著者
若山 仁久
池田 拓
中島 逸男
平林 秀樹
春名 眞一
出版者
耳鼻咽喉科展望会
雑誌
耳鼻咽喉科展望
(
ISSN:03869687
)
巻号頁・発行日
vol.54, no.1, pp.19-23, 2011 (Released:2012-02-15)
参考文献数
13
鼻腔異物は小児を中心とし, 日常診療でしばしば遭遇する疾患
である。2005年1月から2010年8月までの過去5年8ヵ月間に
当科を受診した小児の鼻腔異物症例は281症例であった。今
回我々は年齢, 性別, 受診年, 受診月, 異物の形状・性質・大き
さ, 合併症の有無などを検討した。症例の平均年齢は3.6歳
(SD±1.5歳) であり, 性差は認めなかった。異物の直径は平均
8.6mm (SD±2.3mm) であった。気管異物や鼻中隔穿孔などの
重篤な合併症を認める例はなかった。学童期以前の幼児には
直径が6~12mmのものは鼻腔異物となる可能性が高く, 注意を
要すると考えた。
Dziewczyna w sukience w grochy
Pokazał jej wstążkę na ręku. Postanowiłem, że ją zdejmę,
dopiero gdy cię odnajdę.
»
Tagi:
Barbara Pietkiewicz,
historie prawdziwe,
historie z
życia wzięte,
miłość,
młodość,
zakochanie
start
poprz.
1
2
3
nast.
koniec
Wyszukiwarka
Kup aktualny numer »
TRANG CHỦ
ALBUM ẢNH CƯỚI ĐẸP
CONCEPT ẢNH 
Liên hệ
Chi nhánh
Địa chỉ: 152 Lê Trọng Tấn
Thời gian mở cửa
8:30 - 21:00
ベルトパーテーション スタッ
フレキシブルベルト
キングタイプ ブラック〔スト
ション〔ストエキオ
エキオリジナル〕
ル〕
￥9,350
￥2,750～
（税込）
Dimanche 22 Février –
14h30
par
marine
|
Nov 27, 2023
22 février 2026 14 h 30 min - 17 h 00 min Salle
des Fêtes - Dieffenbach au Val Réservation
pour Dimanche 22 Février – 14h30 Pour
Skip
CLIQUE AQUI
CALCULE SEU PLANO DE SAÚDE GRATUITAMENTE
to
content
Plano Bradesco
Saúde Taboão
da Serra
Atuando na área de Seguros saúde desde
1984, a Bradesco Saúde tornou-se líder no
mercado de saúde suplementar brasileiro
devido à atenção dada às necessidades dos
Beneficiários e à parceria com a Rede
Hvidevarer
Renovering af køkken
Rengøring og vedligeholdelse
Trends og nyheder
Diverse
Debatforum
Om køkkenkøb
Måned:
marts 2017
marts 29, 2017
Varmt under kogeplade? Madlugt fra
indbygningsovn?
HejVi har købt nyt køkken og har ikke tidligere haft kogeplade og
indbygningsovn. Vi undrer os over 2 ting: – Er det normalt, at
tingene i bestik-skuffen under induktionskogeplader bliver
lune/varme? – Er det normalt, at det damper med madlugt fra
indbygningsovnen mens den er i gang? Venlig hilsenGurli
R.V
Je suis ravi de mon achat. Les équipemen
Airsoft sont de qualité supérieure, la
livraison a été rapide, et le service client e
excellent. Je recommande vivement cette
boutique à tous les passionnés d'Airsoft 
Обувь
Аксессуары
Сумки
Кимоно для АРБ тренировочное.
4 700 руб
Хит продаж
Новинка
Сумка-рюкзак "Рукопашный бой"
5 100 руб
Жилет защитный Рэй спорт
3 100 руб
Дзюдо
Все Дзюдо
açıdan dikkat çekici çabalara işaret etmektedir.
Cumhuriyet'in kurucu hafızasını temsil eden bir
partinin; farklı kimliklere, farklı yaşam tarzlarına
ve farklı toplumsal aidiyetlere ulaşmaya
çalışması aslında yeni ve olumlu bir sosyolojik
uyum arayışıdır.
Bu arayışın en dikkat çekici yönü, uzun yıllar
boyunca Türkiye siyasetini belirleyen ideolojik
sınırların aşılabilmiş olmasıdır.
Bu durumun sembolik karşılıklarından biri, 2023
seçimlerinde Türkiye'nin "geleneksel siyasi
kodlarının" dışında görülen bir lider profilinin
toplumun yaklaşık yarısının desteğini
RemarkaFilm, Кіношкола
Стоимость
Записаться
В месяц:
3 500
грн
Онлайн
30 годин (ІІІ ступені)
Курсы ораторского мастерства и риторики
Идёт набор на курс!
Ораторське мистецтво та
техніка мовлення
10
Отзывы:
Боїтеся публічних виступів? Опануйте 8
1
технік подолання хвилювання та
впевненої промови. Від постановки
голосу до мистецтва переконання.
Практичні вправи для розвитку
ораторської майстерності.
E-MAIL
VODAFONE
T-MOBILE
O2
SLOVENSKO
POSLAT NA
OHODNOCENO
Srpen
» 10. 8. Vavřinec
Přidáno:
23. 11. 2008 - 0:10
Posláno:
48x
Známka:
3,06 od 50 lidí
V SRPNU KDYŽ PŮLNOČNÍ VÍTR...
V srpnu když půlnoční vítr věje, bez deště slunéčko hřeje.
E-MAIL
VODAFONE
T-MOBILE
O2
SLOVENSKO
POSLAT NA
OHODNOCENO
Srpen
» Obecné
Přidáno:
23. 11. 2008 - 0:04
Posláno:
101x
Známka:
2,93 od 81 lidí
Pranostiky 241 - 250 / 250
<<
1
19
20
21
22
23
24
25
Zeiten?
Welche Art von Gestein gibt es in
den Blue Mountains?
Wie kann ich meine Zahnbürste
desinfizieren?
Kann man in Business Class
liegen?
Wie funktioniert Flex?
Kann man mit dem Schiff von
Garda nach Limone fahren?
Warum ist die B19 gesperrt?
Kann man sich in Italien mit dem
──────
Your task | In the listing above, find the line with "CLIQUE AQUI" and the line with "HejVi har købt"; output exactly those lines and all lines between them.

Worked solution |
CLIQUE AQUI
CALCULE SEU PLANO DE SAÚDE GRATUITAMENTE
to
content
Plano Bradesco
Saúde Taboão
da Serra
Atuando na área de Seguros saúde desde
1984, a Bradesco Saúde tornou-se líder no
mercado de saúde suplementar brasileiro
devido à atenção dada às necessidades dos
Beneficiários e à parceria com a Rede
Hvidevarer
Renovering af køkken
Rengøring og vedligeholdelse
Trends og nyheder
Diverse
Debatforum
Om køkkenkøb
Måned:
marts 2017
marts 29, 2017
Varmt under kogeplade? Madlugt fra
indbygningsovn?
HejVi har købt nyt køkken og har ikke tidligere haft kogeplade og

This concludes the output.